I'm never eating again.
I'm so scrimpy during the rest of the year, I buy myself a present when I buy one for someone else at Christ*&^%$.
I can put on 5 pounds in a day...just by thinking about food.
My sister has great taste in wine.
I love snowstorms.
I hate talking on the phone.
I love texting.
I love face to face.
I take responsibility for things I'm not at all responsible for.
I have a boot fetish.
I like long hair on men.
I cannot explain my tastes at all.
I love to read.
I have trouble reading while I am working...aka, the creative process impinges on it...no idea why.
When I hit the wall, I hit the wall.
People don't understand that when I've hit the wall I've REALLY hit the wall.
I don't understand why people like to slap around other people when they're already down.
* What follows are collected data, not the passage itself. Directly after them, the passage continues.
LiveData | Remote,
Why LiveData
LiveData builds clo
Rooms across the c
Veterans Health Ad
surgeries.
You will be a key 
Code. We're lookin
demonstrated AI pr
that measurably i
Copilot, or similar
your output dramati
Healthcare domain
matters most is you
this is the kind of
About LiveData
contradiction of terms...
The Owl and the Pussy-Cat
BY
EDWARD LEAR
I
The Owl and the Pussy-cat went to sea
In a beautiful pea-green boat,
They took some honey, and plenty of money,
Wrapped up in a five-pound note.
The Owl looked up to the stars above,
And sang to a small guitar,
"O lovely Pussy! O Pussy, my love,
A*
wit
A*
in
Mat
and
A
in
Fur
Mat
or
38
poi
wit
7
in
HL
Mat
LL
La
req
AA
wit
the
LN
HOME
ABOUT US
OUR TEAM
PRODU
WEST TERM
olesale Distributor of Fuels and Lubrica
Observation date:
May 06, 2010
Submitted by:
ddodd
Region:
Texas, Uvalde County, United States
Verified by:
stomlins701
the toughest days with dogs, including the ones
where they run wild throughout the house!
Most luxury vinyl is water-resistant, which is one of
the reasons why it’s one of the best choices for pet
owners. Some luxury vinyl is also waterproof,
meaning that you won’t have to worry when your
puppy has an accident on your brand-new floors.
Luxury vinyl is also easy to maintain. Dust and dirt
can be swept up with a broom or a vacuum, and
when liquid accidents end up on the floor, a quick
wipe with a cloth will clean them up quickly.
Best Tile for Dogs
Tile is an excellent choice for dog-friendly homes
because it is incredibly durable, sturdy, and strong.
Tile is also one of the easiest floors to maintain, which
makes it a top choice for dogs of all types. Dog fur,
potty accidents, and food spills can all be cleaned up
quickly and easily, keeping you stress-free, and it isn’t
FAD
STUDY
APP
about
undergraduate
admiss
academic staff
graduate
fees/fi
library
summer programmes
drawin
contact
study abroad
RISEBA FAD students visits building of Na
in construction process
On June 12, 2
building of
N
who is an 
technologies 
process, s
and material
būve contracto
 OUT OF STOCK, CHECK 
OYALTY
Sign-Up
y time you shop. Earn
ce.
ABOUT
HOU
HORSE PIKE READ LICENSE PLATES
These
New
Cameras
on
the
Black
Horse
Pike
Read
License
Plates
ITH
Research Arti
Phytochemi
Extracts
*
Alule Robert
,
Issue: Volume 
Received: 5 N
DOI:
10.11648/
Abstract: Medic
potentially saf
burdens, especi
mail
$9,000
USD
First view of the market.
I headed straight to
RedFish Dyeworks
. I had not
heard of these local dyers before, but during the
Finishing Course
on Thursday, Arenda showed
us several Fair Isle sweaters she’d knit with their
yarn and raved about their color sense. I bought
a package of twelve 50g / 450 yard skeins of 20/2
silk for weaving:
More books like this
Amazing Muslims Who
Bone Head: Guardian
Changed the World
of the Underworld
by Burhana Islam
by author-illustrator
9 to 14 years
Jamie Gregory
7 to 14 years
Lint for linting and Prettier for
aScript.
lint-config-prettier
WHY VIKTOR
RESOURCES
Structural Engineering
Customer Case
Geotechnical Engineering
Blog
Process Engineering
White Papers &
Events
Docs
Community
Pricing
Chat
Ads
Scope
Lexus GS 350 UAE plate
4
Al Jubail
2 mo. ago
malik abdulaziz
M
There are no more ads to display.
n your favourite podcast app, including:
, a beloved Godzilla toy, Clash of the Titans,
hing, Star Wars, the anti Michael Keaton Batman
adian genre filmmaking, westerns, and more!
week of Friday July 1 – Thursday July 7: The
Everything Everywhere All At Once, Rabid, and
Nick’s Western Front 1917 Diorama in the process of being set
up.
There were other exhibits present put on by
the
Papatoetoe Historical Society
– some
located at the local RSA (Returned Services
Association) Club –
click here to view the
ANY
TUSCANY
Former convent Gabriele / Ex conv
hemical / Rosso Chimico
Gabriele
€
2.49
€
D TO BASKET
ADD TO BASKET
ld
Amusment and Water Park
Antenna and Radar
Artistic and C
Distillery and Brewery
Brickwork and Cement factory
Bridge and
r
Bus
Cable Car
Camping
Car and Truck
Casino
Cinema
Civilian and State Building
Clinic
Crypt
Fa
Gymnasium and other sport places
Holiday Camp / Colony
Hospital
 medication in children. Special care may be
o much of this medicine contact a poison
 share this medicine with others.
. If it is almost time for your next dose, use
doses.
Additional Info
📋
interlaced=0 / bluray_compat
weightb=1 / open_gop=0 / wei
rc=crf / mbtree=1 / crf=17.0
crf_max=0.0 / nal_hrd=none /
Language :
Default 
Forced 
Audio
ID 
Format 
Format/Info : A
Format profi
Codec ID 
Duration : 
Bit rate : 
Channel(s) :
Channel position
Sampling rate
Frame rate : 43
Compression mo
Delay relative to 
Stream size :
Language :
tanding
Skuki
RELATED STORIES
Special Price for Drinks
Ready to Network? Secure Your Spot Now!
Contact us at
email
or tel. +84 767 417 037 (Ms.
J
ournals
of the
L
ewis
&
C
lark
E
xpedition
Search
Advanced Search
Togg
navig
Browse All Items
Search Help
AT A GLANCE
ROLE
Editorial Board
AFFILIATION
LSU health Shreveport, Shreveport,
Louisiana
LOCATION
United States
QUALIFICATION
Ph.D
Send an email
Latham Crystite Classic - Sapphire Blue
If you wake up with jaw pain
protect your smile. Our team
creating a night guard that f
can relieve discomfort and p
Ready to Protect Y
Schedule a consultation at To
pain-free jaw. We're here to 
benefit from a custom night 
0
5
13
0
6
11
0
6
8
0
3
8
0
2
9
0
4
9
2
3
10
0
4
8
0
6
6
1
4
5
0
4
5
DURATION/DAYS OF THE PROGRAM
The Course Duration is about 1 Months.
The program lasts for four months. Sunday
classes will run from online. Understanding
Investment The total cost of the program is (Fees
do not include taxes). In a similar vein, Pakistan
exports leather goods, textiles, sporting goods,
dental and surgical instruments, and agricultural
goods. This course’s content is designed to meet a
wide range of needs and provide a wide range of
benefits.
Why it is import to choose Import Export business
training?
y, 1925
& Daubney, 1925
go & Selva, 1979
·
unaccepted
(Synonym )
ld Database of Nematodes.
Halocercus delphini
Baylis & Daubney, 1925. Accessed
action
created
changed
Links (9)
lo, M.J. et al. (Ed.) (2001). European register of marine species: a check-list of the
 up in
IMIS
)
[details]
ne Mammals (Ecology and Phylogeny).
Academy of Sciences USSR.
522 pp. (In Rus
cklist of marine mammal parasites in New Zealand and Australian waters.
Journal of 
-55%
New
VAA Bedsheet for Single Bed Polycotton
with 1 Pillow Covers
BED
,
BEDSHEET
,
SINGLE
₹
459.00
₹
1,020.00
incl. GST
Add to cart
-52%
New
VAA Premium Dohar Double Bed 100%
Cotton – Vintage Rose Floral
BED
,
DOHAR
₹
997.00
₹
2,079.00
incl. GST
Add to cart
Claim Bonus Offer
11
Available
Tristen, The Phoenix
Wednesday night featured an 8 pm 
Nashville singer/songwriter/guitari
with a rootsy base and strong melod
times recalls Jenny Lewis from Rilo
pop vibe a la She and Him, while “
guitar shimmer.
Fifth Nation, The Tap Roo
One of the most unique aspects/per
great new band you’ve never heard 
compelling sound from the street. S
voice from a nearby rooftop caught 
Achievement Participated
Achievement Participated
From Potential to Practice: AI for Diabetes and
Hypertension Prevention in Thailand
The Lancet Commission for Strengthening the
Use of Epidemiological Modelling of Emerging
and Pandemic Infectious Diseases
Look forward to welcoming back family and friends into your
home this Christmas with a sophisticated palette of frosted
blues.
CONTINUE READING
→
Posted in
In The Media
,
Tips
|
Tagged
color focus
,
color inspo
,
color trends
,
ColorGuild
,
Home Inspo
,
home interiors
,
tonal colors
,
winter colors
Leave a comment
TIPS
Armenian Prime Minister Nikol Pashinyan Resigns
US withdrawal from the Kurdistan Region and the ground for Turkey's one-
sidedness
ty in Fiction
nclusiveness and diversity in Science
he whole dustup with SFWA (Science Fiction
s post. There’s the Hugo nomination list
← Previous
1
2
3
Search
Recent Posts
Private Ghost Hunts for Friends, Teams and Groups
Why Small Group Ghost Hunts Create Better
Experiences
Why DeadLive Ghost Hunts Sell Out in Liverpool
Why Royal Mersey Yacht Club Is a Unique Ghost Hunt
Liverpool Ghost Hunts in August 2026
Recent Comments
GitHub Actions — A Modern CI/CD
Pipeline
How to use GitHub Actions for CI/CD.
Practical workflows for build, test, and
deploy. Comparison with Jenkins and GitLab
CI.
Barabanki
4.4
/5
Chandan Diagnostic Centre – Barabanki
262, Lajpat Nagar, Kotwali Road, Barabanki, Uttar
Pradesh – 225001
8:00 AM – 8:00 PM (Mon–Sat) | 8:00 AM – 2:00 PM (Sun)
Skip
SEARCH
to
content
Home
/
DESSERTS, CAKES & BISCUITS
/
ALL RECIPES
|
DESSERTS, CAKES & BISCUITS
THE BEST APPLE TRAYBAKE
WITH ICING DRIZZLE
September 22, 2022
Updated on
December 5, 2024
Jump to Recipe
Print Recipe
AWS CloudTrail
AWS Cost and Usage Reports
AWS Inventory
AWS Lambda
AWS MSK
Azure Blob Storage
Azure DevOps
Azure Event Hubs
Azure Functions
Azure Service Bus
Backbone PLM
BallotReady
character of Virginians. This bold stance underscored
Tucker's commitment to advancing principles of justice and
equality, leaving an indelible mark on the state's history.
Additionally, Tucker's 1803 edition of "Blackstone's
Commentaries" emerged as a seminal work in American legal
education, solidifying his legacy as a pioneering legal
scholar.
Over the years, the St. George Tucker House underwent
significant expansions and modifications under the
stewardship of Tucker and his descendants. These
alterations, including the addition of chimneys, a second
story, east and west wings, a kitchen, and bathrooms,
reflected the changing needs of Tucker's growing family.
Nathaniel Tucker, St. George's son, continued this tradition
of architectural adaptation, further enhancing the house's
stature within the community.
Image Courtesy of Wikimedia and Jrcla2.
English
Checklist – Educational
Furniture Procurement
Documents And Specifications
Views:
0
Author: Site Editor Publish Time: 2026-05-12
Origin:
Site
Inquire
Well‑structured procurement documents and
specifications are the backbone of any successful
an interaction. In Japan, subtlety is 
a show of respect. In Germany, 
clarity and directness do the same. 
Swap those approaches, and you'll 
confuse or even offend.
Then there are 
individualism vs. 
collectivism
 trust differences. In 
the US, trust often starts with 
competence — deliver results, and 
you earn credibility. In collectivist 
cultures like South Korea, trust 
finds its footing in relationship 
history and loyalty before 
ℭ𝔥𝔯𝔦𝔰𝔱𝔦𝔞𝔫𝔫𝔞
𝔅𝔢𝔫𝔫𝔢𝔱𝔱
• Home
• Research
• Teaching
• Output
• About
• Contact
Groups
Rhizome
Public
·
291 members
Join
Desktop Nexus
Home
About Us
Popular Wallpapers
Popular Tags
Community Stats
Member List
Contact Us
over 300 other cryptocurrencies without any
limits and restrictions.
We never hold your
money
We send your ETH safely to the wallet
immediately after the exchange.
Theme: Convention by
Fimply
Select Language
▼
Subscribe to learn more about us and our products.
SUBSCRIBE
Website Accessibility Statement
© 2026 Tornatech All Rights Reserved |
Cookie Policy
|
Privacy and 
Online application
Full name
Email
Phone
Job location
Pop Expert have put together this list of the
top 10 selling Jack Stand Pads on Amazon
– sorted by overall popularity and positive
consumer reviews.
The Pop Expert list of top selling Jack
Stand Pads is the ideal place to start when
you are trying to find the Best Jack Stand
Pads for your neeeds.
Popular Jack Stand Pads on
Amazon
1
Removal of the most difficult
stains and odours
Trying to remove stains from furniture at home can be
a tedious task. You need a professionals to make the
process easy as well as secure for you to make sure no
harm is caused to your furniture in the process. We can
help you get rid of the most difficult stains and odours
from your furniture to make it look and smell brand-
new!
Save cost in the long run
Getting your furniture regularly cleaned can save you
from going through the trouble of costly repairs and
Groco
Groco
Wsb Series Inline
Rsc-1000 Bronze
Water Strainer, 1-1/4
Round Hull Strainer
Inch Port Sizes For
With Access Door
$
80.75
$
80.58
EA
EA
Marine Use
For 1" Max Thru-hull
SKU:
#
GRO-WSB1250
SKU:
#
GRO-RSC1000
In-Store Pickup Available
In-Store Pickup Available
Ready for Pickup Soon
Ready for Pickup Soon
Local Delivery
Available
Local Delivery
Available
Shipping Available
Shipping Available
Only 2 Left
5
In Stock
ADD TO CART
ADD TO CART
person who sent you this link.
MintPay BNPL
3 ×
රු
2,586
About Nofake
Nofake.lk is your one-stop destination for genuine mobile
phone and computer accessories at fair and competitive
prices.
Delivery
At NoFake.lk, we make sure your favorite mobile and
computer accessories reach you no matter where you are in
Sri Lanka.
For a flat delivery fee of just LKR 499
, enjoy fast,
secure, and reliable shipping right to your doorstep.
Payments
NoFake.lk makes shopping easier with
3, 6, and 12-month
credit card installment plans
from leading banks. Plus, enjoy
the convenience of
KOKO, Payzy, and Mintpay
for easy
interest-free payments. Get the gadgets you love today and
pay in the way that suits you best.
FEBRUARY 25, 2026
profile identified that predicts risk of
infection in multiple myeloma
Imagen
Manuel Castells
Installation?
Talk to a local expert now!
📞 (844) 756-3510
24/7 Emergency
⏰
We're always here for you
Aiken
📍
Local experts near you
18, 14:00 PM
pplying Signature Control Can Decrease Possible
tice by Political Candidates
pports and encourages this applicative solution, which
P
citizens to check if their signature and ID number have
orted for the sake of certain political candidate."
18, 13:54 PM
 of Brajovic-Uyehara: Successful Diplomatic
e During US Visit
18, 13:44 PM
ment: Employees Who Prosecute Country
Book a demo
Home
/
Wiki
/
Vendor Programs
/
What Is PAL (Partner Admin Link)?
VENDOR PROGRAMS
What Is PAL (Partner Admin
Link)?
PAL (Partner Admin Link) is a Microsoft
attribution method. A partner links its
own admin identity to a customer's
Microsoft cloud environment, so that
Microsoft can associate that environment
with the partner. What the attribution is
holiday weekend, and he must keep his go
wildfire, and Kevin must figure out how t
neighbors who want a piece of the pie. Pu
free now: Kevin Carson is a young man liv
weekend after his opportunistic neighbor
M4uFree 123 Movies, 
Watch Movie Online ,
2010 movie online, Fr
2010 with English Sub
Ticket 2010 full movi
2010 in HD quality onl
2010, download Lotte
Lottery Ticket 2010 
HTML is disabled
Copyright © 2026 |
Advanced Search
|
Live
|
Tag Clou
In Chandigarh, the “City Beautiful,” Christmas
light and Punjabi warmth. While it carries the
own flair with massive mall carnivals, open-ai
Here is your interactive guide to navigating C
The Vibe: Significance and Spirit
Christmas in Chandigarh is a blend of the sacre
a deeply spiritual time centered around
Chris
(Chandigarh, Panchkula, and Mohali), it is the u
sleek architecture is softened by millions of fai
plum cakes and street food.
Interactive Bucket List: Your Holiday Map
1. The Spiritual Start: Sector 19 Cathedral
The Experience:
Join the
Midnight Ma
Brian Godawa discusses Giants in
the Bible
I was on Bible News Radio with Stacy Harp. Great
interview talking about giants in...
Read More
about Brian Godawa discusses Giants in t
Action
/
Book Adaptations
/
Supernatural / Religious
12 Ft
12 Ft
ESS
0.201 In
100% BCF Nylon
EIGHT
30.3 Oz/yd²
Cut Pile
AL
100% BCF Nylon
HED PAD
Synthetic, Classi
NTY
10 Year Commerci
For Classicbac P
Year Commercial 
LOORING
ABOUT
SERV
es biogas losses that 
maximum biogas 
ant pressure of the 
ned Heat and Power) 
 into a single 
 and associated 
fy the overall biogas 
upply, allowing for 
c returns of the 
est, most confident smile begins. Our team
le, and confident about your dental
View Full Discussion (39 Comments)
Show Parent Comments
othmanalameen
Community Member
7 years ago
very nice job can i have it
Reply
Slap 'em while they're up, dammit.
If I don't eat gluten-free, I walk like a 90-year-old ewok.
There isn't much that a good wine can't make great for just a couple of hours.
I still have Christ&*^%$ gifts at my mom's from last year.
I love lamb.
Leg of lamb does not love me.
I now choose doctors on their level of cuteness...and an internship at a reputable institution.
I'm getting good at being disruptively humorous without offending.
I'm beginning to hate travel.
My mother gives me family heirlooms.